次が若干汚いが、頑張っているという感覚は強かった。
「問題ない」
「問題ありだよ!?
よつばは、下から数えた方が早い成績だよ?
この前も赤点続きで、冬弥にしごかれているし…」
「とーやは、やさしいよな!」
「それは、言えることかもしれないけど…」
なお、よつばが、
テストの一教科に付きの点数が、
30点、40点を取るのは、日常茶飯事。
「よつば。赤点取りたくない。だから、頑張る」
「急にどうしたの?」
「よつば!頑張る!何を頑張ればいいんだ?」
寧々がコケる。
しかし、陽菜は気にしてなかった。
「私は生憎、教えるのが苦手だ」
「陽菜は数学や理科が得意だったな!」
「出来る分野ではあるが」
「じゃあ、あたしとマンツーマンで!」
「えむとよつばが?大丈夫かな…
夢葉は、どうする?」
「魔術…ううん。

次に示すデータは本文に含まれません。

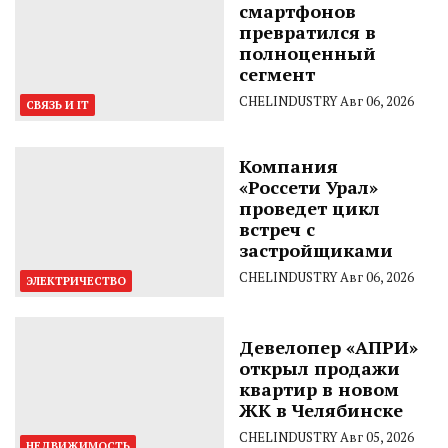
смартфонов
превратился в
полноценный
сегмент
CHELINDUSTRY
Авг 06, 2026
СВЯЗЬ И IT
Компания
«Россети Урал»
проведет цикл
встреч с
застройщиками
CHELINDUSTRY
Авг 06, 2026
ЭЛЕКТРИЧЕСТВО
Девелопер «АПРИ»
открыл продажи
квартир в новом
ЖК в Челябинске
CHELINDUSTRY
Авг 05, 2026
НЕДВИЖИМОСТЬ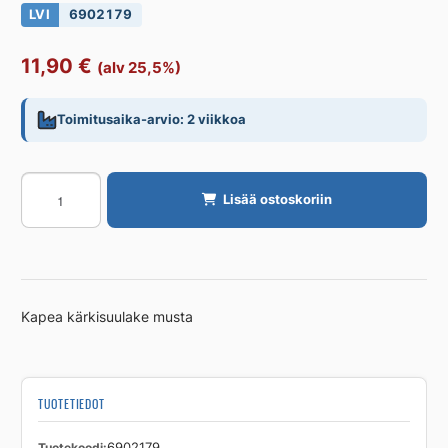
LVI
6902179
11,90
€
(alv 25,5%)
Toimitusaika-arvio: 2 viikkoa
Kärkisuulake
Lisää ostoskoriin
PUZER
Kapea
määrä
Kapea kärkisuulake musta
TUOTETIEDOT
Tuotekoodi
6902179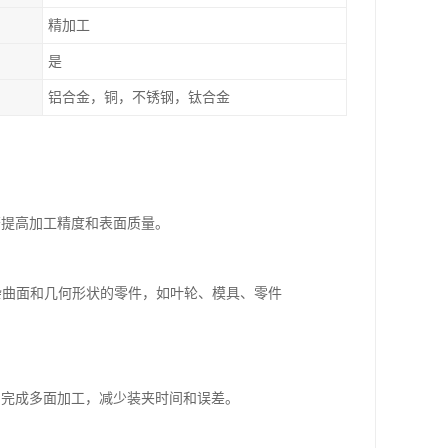
精加工
是
铝合金，铜，不锈钢，钛合金
著提高加工精度和表面质量。
杂曲面和几何形状的零件，如叶轮、模具、零件
中完成多面加工，减少装夹时间和误差。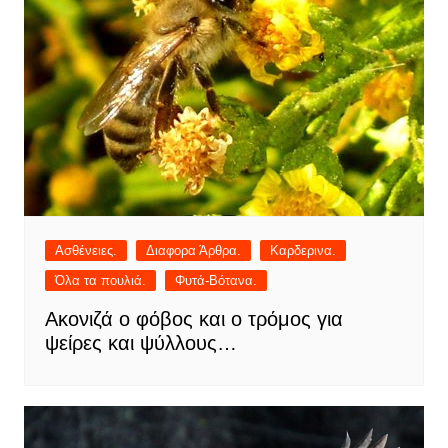
Ασθένειες.
Διαφορα Άρθρα.
Καρδερινα.
Όλα τα πουλιά.
Φυτά-Βότανα.
Ακονιζά ο φόβος και ο τρόμος για
ψείρες και ψύλλους…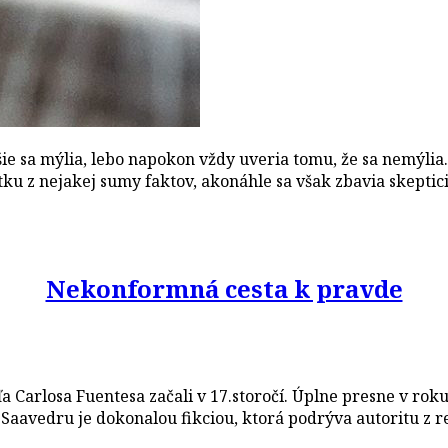
ejšie sa mýlia, lebo napokon vždy uveria tomu, že sa nemýl
tku z nejakej sumy faktov, akonáhle sa však zbavia skeptic
Nekonformná cesta k pravde
eľa Carlosa Fuentesa začali v 17.storočí. Úplne presne v r
aavedru je dokonalou fikciou, ktorá podrýva autoritu z r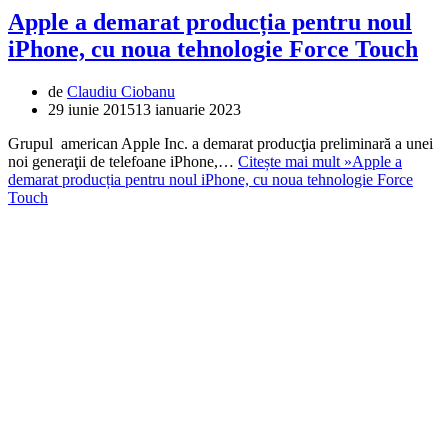
Apple a demarat producția pentru noul
iPhone, cu noua tehnologie Force Touch
de
Claudiu Ciobanu
29 iunie 2015
13 ianuarie 2023
Grupul american Apple Inc. a demarat producţia preliminară a unei
noi generaţii de telefoane iPhone,…
Citește mai mult »
Apple a
demarat producția pentru noul iPhone, cu noua tehnologie Force
Touch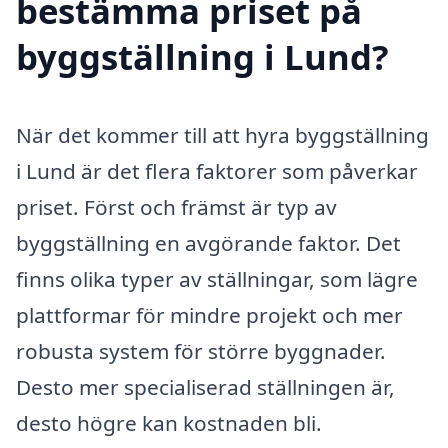
bestämma priset på
byggställning i Lund?
När det kommer till att hyra byggställning
i Lund är det flera faktorer som påverkar
priset. Först och främst är typ av
byggställning en avgörande faktor. Det
finns olika typer av ställningar, som lägre
plattformar för mindre projekt och mer
robusta system för större byggnader.
Desto mer specialiserad ställningen är,
desto högre kan kostnaden bli.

よつばちゃんの言う通り、
頑張ってみる!」
「じゃあ、ツーツーマン!」
「結局、こうなった!」
結局のところ、えむが、よつばと夢葉に勉強を教えた。
陽菜は黙々と数学の方程式を解いていたが、
どう考えても、範囲では無いのが含まれていた。
しかも、大学で習いそうなのが目立つ。
「陽菜って、いつから、高校の数学を始めたの?
これ、どう見ても、ハイレベルじゃん…」
「4歳の頃からだ」
と、陽菜はスラスラと解いている。
「陽菜は天才だからな!」
「そうなのか?」
陽菜自身は天才とは思ってない模様。
「IQ300って、言うし…」
「神の頭脳…魔導士も恐れる!」
「勉強会!続けるぞー!」
この5人は、いつも仲良し5人組である。